Generally, there are two possible ways to specify the boundary conditions:

  1. Set the boundary conditions by specifying $u_{0}$ and $u_{101}$ externally, e.g. through the exact solution.
  2. Change the numerical stencil so it will use only interior information at the boundary.

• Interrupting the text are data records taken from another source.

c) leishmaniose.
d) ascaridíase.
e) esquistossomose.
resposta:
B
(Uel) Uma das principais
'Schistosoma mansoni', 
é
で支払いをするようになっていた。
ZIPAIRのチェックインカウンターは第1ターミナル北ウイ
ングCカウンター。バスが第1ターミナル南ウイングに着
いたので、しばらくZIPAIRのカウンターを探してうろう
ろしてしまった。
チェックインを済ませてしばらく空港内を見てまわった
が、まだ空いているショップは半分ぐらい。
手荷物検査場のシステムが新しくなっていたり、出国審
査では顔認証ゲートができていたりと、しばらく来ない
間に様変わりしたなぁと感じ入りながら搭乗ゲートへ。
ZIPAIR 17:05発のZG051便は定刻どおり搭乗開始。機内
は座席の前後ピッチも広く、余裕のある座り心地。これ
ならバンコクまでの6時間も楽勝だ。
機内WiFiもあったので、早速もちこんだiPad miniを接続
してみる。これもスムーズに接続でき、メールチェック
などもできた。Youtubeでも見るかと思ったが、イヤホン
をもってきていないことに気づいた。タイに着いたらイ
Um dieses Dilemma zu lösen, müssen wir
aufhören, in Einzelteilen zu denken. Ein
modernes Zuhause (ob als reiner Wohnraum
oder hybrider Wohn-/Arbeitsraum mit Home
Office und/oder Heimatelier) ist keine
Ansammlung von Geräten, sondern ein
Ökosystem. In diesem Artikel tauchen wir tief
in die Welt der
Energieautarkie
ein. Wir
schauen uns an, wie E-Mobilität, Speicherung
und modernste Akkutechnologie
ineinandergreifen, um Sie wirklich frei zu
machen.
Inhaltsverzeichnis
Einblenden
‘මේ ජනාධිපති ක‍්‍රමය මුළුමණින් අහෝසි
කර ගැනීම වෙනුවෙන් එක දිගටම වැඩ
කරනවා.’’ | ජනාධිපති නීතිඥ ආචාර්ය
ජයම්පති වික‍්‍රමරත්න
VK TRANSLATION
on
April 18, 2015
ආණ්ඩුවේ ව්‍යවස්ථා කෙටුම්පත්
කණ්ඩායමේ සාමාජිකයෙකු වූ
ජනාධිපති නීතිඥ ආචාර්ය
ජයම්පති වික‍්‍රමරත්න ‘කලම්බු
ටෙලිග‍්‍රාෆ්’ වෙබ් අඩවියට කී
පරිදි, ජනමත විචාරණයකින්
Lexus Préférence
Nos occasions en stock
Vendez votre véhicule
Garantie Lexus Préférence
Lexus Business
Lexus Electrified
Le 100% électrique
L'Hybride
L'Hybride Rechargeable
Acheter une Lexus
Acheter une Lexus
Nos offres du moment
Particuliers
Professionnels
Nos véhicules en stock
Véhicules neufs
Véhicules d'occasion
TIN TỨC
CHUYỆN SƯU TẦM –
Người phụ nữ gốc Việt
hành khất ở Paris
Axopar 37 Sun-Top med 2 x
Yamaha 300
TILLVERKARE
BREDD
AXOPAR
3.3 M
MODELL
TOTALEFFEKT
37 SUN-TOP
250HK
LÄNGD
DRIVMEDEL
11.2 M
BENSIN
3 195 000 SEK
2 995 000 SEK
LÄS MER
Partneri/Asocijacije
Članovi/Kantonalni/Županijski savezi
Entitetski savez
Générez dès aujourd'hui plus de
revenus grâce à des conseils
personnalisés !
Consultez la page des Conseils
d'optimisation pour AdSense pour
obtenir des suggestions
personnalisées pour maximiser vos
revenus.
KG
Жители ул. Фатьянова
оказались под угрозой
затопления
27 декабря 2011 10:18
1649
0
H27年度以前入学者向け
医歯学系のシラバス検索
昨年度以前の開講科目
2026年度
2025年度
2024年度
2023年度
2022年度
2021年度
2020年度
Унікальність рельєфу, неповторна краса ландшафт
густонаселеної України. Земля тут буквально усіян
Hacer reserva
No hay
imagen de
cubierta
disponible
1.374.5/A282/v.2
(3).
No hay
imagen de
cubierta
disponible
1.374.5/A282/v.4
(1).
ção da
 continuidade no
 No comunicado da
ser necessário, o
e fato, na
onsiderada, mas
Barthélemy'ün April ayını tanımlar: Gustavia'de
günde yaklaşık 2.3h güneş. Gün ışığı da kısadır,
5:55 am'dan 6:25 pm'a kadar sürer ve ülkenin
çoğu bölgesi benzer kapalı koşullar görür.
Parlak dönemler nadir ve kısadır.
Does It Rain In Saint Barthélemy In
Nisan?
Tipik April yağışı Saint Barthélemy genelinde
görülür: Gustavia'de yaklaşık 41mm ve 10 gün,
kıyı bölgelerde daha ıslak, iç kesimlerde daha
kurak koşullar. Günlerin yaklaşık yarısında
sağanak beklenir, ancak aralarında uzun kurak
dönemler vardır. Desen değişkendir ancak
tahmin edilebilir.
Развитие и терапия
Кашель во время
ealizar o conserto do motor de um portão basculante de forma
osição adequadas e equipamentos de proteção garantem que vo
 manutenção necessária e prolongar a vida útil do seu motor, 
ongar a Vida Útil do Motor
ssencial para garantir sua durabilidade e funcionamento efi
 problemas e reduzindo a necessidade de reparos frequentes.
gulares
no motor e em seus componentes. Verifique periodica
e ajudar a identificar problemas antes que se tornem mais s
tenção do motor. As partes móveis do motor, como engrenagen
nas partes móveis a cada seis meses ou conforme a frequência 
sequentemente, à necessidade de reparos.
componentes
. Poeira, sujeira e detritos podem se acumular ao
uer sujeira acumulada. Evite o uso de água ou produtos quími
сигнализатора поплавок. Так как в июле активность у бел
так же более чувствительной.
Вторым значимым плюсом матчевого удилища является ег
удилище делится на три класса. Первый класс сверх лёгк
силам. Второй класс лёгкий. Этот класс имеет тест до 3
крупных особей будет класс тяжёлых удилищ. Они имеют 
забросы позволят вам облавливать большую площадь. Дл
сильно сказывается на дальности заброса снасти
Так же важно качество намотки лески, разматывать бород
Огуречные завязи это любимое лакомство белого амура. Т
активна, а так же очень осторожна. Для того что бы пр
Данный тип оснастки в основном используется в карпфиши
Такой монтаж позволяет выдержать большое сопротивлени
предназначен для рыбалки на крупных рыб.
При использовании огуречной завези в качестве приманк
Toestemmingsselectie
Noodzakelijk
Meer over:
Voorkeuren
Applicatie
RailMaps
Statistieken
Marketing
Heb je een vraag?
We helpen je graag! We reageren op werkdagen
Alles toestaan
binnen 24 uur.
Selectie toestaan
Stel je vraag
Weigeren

Which way you go heavily depends on the physics of your problem. For wave-equation type problems one usually determines the eigenvalues of the flux Jacobian in order to decide whether external boundary conditions are needed, or whether the interior solution is to be used (this method is commonly called 'upwinding').


Quick fix
In your scheme, the numerical stencil needs the values of $u_{i-1}^n$ and $u_{i+1}^n$ to calculate a value at location $i$ for time $n+1$. Thus at the left domain boundary (i.e. $i = 1$) it would need the value of $u_{0}^n$, which you have not set in your code example. The same problem arises for $u_{100}^{n+1}$, which needs $u_{101}^n$ to build the stencil.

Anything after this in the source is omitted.